I am having trouble deciding whether to drink my 2nd Pyramid Hefeweizen, or save it for my dad. You see, I really want that beer. It has been in the fridge since Tuesday, and today is Friday. I bought the 12er in attempt to have some nice classy beer around for relaxing after an annoying day's work. Only, I drank 7 of them immediately. No, not alone. I mean, environmentally I was alone. However, i was speaking to friends over the phone, so it's all good, right. Not pathetic, right? When my father came home that night, (the decision has been made, I'm about to get up from my seat and walk to the refrigerator). Done, it is in my mouth.

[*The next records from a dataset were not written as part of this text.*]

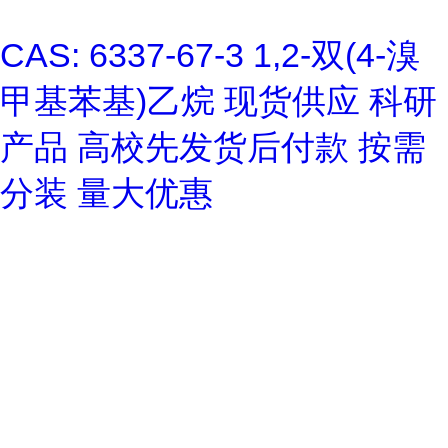
CAS: 6337-67-3 1,2-双(4-溴
甲基苯基)乙烷 现货供应 科研
产品 高校先发货后付款 按需
分装 量大优惠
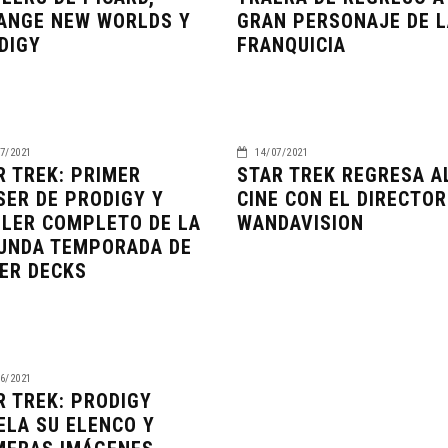
ANGE NEW WORLDS Y
GRAN PERSONAJE DE L
DIGY
FRANQUICIA
7/2021
14/07/2021
R TREK: PRIMER
STAR TREK REGRESA A
SER DE PRODIGY Y
CINE CON EL DIRECTOR
ILER COMPLETO DE LA
WANDAVISION
UNDA TEMPORADA DE
ER DECKS
6/2021
R TREK: PRODIGY
ELA SU ELENCO Y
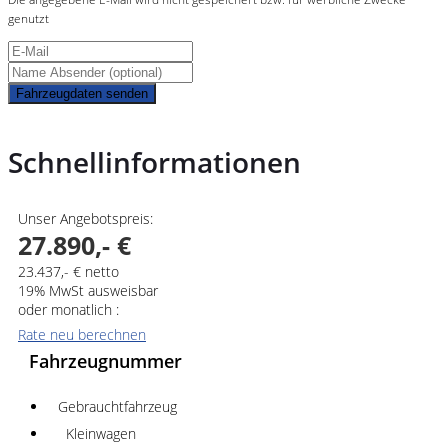
genutzt
Fahrzeugdaten senden
Schnellinformationen
Unser Angebotspreis:
27.890,- €
23.437,- € netto
19% MwSt ausweisbar
oder monatlich :
Rate neu berechnen
Fahrzeugnummer
Gebrauchtfahrzeug
Kleinwagen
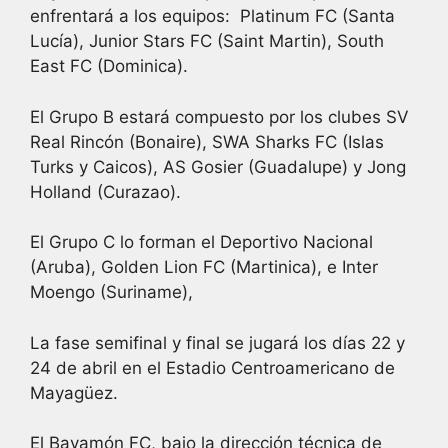
enfrentará a los equipos: Platinum FC (Santa
Lucía), Junior Stars FC (Saint Martin), South
East FC (Dominica).
El Grupo B estará compuesto por los clubes SV
Real Rincón (Bonaire), SWA Sharks FC (Islas
Turks y Caicos), AS Gosier (Guadalupe) y Jong
Holland (Curazao).
El Grupo C lo forman el Deportivo Nacional
(Aruba), Golden Lion FC (Martinica), e Inter
Moengo (Suriname),
La fase semifinal y final se jugará los días 22 y
24 de abril en el Estadio Centroamericano de
Mayagüez.
El Bayamón FC, bajo la dirección técnica de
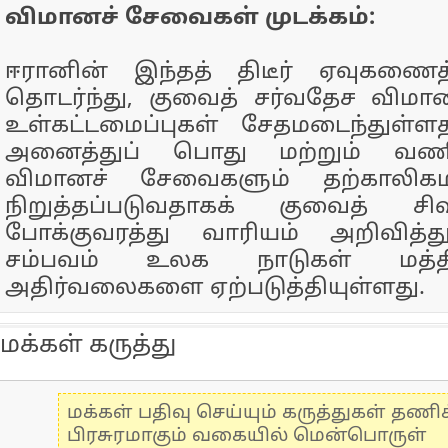
விமானச் சேவைகள் முடக்கம்:
ஈரானின் இந்தத் திடீர் ஏவுகணைத
தொடர்ந்து, குவைத் சர்வதேச விமா
உள்கட்டமைப்புகள் சேதமடைந்துள்ள
அனைத்துப் பொது மற்றும் வணி
விமானச் சேவைகளும் தற்காலிகமா
நிறுத்தப்படுவதாகக் குவைத் சி
போக்குவரத்து வாரியம் அறிவித்து
சம்பவம் உலக நாடுகள் மத்தி
அதிர்வலைகளை ஏற்படுத்தியுள்ளது.
மக்கள் கருத்து
மக்கள் பதிவு செய்யும் கருத்துகள் தண
பிரசுரமாகும் வகையில் மென்பொருள்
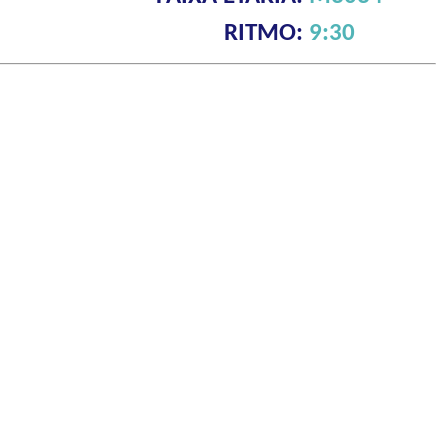
RITMO:
9:30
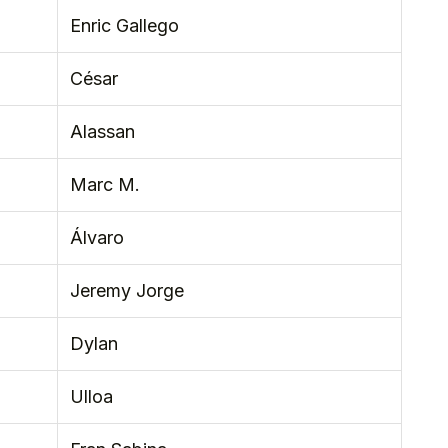
Enric Gallego
César
Alassan
Marc M.
Álvaro
Jeremy Jorge
Dylan
Ulloa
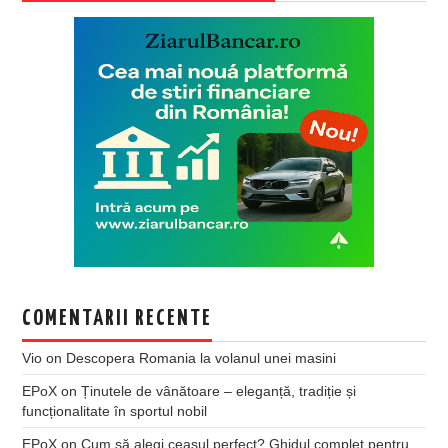
COMENTARII RECENTE
Vio
on
Descopera Romania la volanul unei masini
EPoX
on
Ținutele de vânătoare – eleganță, tradiție și
funcționalitate în sportul nobil
EPoX
on
Cum să alegi ceasul perfect? Ghidul complet pentru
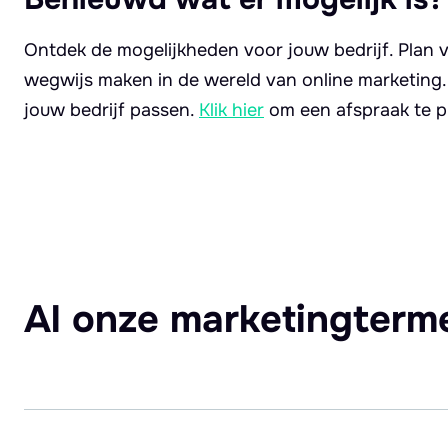
Ontdek de mogelijkheden voor jouw bedrijf. Plan v
wegwijs maken in de wereld van online marketing
jouw bedrijf passen.
Klik hier
om een afspraak te p
Al onze marketingterm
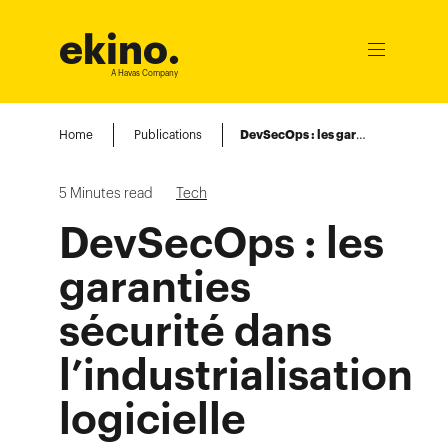
ekino
.
Ouvrir
le
A Havas Company
menu
Home
Publications
DevSecOps : les garanties sécurité dans l’industrialisation logicielle
5
Minutes read
Tech
DevSecOps : les
garanties
sécurité dans
l’industrialisation
logicielle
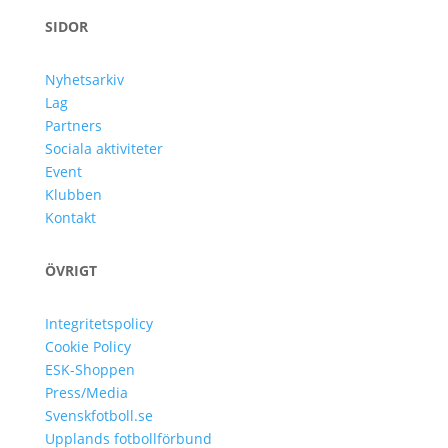
SIDOR
Nyhetsarkiv
Lag
Partners
Sociala aktiviteter
Event
Klubben
Kontakt
ÖVRIGT
Integritetspolicy
Cookie Policy
ESK-Shoppen
Press/Media
Svenskfotboll.se
Upplands fotbollförbund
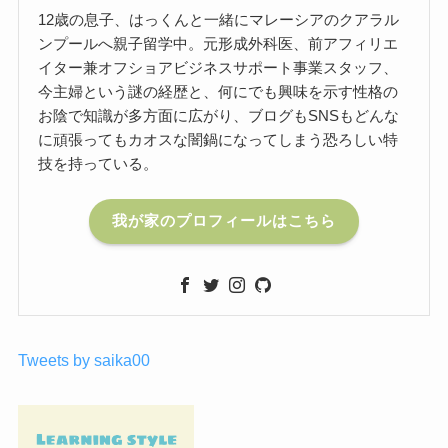
12歳の息子、はっくんと一緒にマレーシアのクアラル
ンプールへ親子留学中。元形成外科医、前アフィリエ
イター兼オフショアビジネスサポート事業スタッフ、
今主婦という謎の経歴と、何にでも興味を示す性格の
お陰で知識が多方面に広がり、ブログもSNSもどんな
に頑張ってもカオスな闇鍋になってしまう恐ろしい特
技を持っている。
我が家のプロフィールはこちら
Tweets by saika00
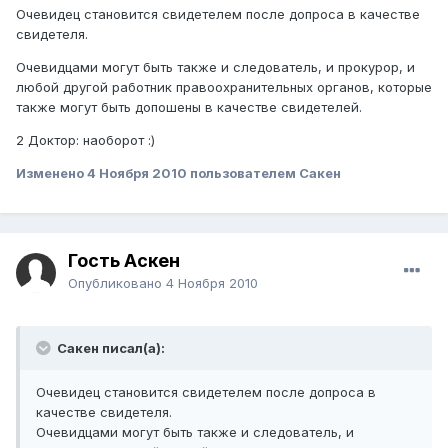
Очевидец становится свидетелем после допроса в качестве
свидетеля.
Очевидцами могут быть также и следователь, и прокурор, и
любой другой работник правоохранительных органов, которые
также могут быть допошены в качестве свидетелей.
2 Доктор: наоборот :)
Изменено
4 Ноября 2010
пользователем Сакен
Гость Аскен
Опубликовано
4 Ноября 2010
Сакен писал(а):
Очевидец становится свидетелем после допроса в
качестве свидетеля.
Очевидцами могут быть также и следователь, и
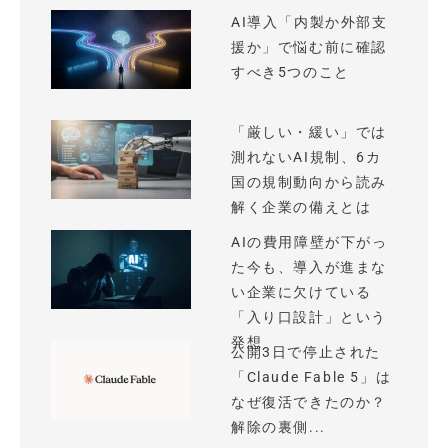
AI導入「内製か外部支
援か」で悩む前に確認
すべき5つのこと
「厳しい・緩い」では
測れないAI規制、6カ
国の規制動向から読み
解く企業の備えとは
AIの費用障壁が下がっ
た今も、導入が進まな
い企業に欠けている
「入り口設計」という
発想
公開3日で停止された
「Claude Fable 5」は
なぜ復活できたのか？
解除の裏側...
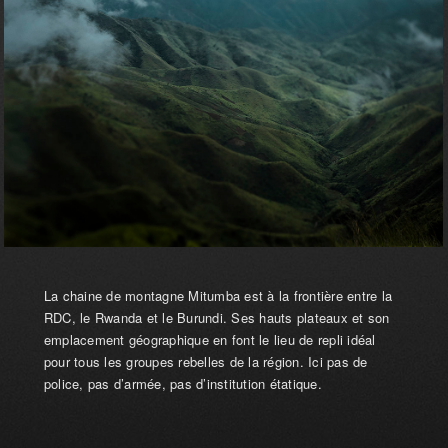
La chaine de montagne Mitumba est à la frontière entre la
RDC, le Rwanda et le Burundi. Ses hauts plateaux et son
emplacement géographique en font le lieu de repli idéal
pour tous les groupes rebelles de la région. Ici pas de
police, pas d’armée, pas d’institution étatique.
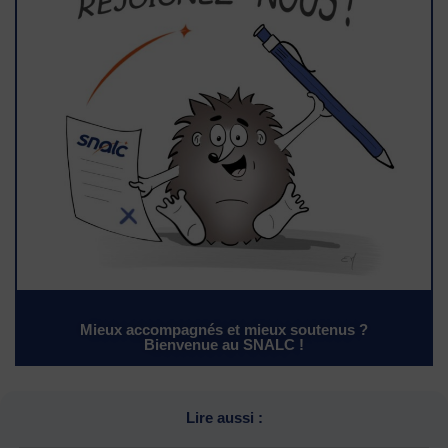
Mieux accompagnés et mieux soutenus ?
Bienvenue au SNALC !
Lire aussi :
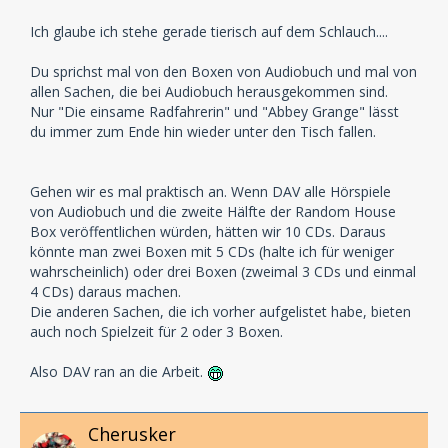
Ich glaube ich stehe gerade tierisch auf dem Schlauch....
Du sprichst mal von den Boxen von Audiobuch und mal von
allen Sachen, die bei Audiobuch herausgekommen sind.
Nur "Die einsame Radfahrerin" und "Abbey Grange" lässt
du immer zum Ende hin wieder unter den Tisch fallen.
Gehen wir es mal praktisch an. Wenn DAV alle Hörspiele
von Audiobuch und die zweite Hälfte der Random House
Box veröffentlichen würden, hätten wir 10 CDs. Daraus
könnte man zwei Boxen mit 5 CDs (halte ich für weniger
wahrscheinlich) oder drei Boxen (zweimal 3 CDs und einmal
4 CDs) daraus machen.
Die anderen Sachen, die ich vorher aufgelistet habe, bieten
auch noch Spielzeit für 2 oder 3 Boxen.
Also DAV ran an die Arbeit.
Cherusker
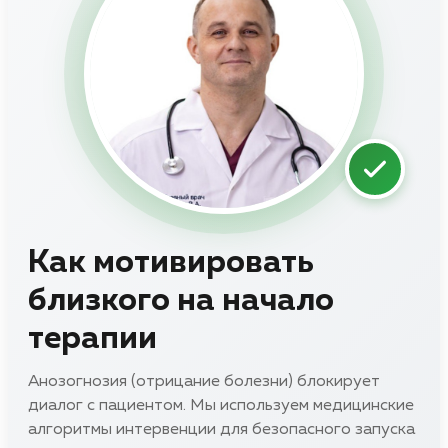
Как мотивировать
близкого на начало
терапии
Анозогнозия (отрицание болезни) блокирует
диалог с пациентом. Мы используем медицинские
алгоритмы интервенции для безопасного запуска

However, I was saying, that when my father came home, he was excited by the HefeWeizen. I had only introduced him to it about a week ago at Applebees. We go there, sometimes, but only because of its proximity, never for the environment. Before I knew it, he had the Heff in a large stein and a lemon floating in the head. It was cute. So, you see, i am a very selfish person with alcoholic tendencies. I very much wanted to save it for my dad, because it would make him much more happy than i feel as I take the drink during this.....pause. I drink to unfocus important concerns and turn focus to trivial, yet discomforting topics. But I must stray, because my original intent was to make a decision, and I managed to succeed in that one venture.

The Gentle Cycle

Some mistakes I make on purpose, so that I will have something to do and somewhere to go. I've been in the secret room with all those pictures on the wall and fire on the floor. I am too curious to be afraid. I find ways around the fear. I'm too stubborn and tricky to be defeated, especially by someone as awkwardly uncouth as myself. All those secrets stem from a worry that the true self is unfit for where it lies, thereby smothered in the desire to keep it from all the others. Hidden from anyone who cares enough to think? No. Hidden from me? No. I'm as transparent as a mirror image. I was formed of my surroundings. I am a product of the ebb of nurture and the flow of suture. Pardon my opinion, for it is nothing but mere consequence and conjecture. Leave me alone, and i will explain minutes before my last breath, should i be given the chance. I'd relinquish more if i hadn't been told that i was being watched. I was told i was no good at pretend. Little did they know, that i was only pretending to pretend. No, i wasn't. I just wanted to write something that would draw attention away from my last post. Only now, it causes greater attention. There, an example of pretending to pretend. Goodnight my sweet nothing, you are everything, in disguise.